A very sleepy Lady Diana answered. “The king is not here,” she said.
“Don’t you mean the prince?” said Emerald.
“The prince is not here either.”
“I didn’t ask for the king,” Emerald said. “Or the prince.”
“That was clever of you, because neither of them is here.”
“Diana, come down to my stateroom. I’ll order some pick-me-ups. I simply can’t face the day without one. And certainly not the sea.”
“Oh, Maudie sweet, I’m afraid it’s simply impossible for us to face the day under any circumstance. And we’re quite beyond being picked up. Poor old Duffie can’t even lift his chin. He’s snoring over there looking like a lovely beached walrus.” She made a kissing sound. “I adore walruses, especially beached.”

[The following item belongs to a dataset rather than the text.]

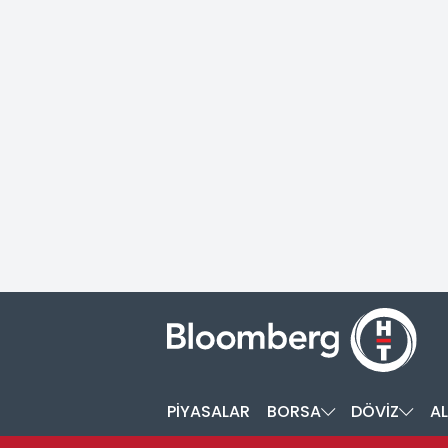
PİYASALAR
BORSA
DÖVİZ
AL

“Diana, I’ve no doubt His Royal Highness is going to require a full day of us. We should prepare ourselves. And I must confess I’m bored. I’ve been by myself for hours and hours and I never realized I was so utterly boring.”
“You’re not boring, Maudie darling. But we certainly are at the moment. I think we may even be dead. We’ll do whatever His Royal Highness requires of us, but I’m afraid we’ll have to do it without waking up. Bye-bye, darling. I’m asleep.”
Silence followed. Emerald called the Mountbattens. No one answered after seven rings, though she knew that did not necessarilly mean no one was there. She’d seen Edwina talk on through almost continuous ringing of her telephone while paying it absolutely no attention at all.
Her Ladyship then rang Fruity Metcalfe, and then Lord Brownlow, but neither responded. That would definitely mean they weren’t in their cabins. Likely they were outside th
e prince’s suite, with the Scotland Yard detective.
Emerald did not dare call up the prince or Mrs. Simpson. One simply did not risk irritating him, for sometimes he became quite angry about the telephone.
She took a long, deep breath and then reached for the phone once more. Nancy didn’t answer, but the wretched black man did, almost incoherent with sleep, or something else. “What is it, Mr. Crowder?” she might have asked. “Drugs, drink, or my daughter?”
Instead she quietly asked for Nancy. Crowder mumbled something, and then Nancy came on, very sharp and crisp, almost brittle.
“Mother dear,” she said. “How sweet of you to call.”
“Nancy. I want you to come up here at once.”
“No, no. Quite, quite. Much too terribly busy. Henry and I are thinking up ways to get our picture into the New York papers when we arrive. I thought perhaps I might have him carry me down the gangplank.”
“Nancy!”
“‘The English Lady,’ they’ll write, ‘borne by her black brute.’”
“Nancy! I want you up here. Not just for the moment but for the rest of the voyage.”
“I’m more than content here, mother. These are far better accommodations than I’m used to in my travels. Quite, quite.”
“I’m paying for those quarters.”
“Is that a problem, mother? I heard your investments were in trouble. Perhaps Henry and I had best move down to third cabin. There aren’t many there, I daresay. There’s hardly anyone at all aboard this ghastly ghostly ship.”
“Please don’t be so difficult.”
“Can’t be helped. As Michael Arlen said, I’m just a more beautiful version of you.”
“Nancy. I had hoped—I’d intended—that this be a reconciliation, and you won’t even come up and talk to me.”
“Not while your surrounded by all those toffs.”
“Don’t use that vulgar, lower-class word.”
“Come down here, Mother. We can meet in the second-class lounge. I bet you’ve never seen one.”
“Don’t be ridiculous, Nancy.”
“There are some very nice sorts down here, Mummy. I was with an extremely nice gentleman last night, in fact, and he gave me an extremely nice and very gentlemanly fuck.”